As is shown in Table 5. The RMSE of HPE in the proposed algorithm is 7.53 m. Under the same test conditions, results by the fixed-threshold INS and VINS-Mono are 26.04 m and 21.73 m. Similarly, the mean error of our algorithm is significantly lower than the others. It is obvious that the algorithm proposed provides accurate positioning even in the large-scale scene.
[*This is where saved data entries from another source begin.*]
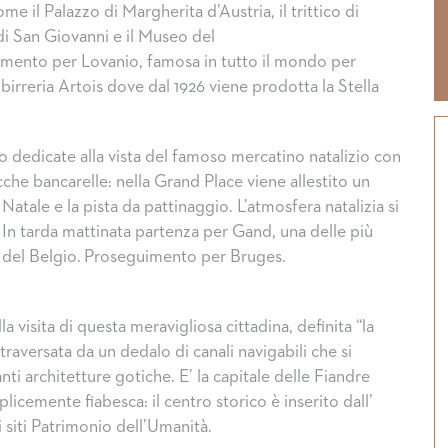
me il Palazzo di Margherita d’Austria, il trittico di
di San Giovanni e il Museo del
imento per Lovanio, famosa in tutto il mondo per
a birreria Artois dove dal 1926 viene prodotta la Stella
o dedicate alla vista del famoso mercatino natalizio con
che bancarelle: nella Grand Place viene allestito un
atale e la pista da pattinaggio. L’atmosfera natalizia si
 In tarda mattinata partenza per Gand, una delle più
ne del Belgio. Proseguimento per Bruges.
a visita di questa meravigliosa cittadina, definita “la
traversata da un dedalo di canali navigabili che si
nti architetture gotiche. E’ la capitale delle Fiandre
licemente fiabesca: il centro storico è inserito dall’
Halloween, tradizioni dal mo
i siti Patrimonio dell’Umanità.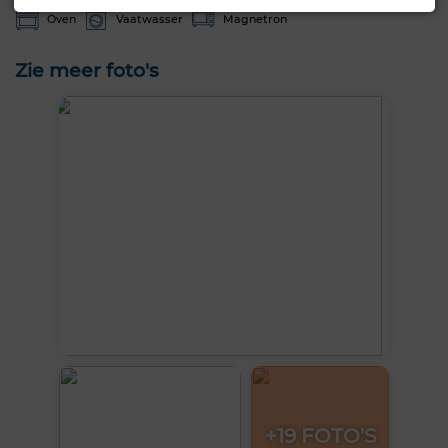
Oven
Vaatwasser
Magnetron
Zie meer foto's
+19 FOTO'S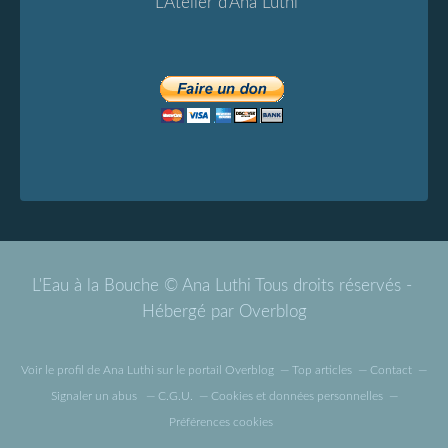
L'Atelier d'Ana Luthi
L'Eau à la Bouche © Ana Luthi Tous droits réservés -
Hébergé par
Overblog
Voir le profil de
Ana Luthi
sur le portail Overblog
Top articles
Contact
Signaler un abus
C.G.U.
Cookies et données personnelles
Préférences cookies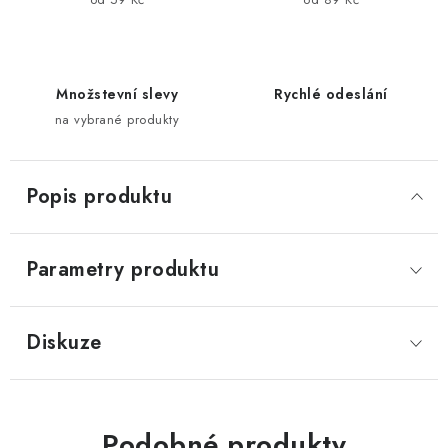
Množstevní slevy
Rychlé odeslání
na vybrané produkty
Popis produktu
Parametry produktu
Diskuze
Podobné produkty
The estimated trajectory is aligned with Google Map in Figure 14. It can be seen from the figure that the visual loop can correct the navigation error. However, the overall optimization of the trajectory may also affect the overall pose estimation accuracy. Compared with Google Map, we can see our results are almost drift-free in this very long-duration test.

#### 8. Conclusions

In this work, we have proposed a novel visual-aid inertial navigation system for pedestrians with a detailed description of its building blocks and an exhaustive evaluation. The approach could increase the accuracy of pose estimation with flexible-connection sensors fusion and optimize the parameter of INS. We establish the functional relationship between the zero-speed interval disturbance and the navigation results, which is the basis of our work. Using the factor graph, the visual odometer is fused with the foot-mounted MIMU to overcome the error drift in inertial navigation results. Then the fusion-optimized pose is taken as the observation to optimize the zero-velocity interval of each step, which further updates the zero-velocity detection threshold of the pedestrian in the current motion state. We show superior performance by comparing against both the pedestrian inertial navigation algorithm based on fixed threshold and the typical visual-inertial fusion algorithm. Future work will extend the method to fusion other sensors for more accurate pose estimation, such as GPS, WIFI- fingerprint, UWB, and Magnetometer. The goal is to not only further improve the accuracy of pose estimation but also realize the plug-and-play of sensor fusion for pedestrian navigation.

#### Data Availability

The visual inertia raw data used to support the findings of this study are available from the corresponding author upon request.

#### Conflicts of Interest

The author(s) declare(s) that they have no conflicts of interest.

#### Funding

This work is supported in part by National Natural Science Foundation (NNSF) of China under Grant 61773394 and 62073331.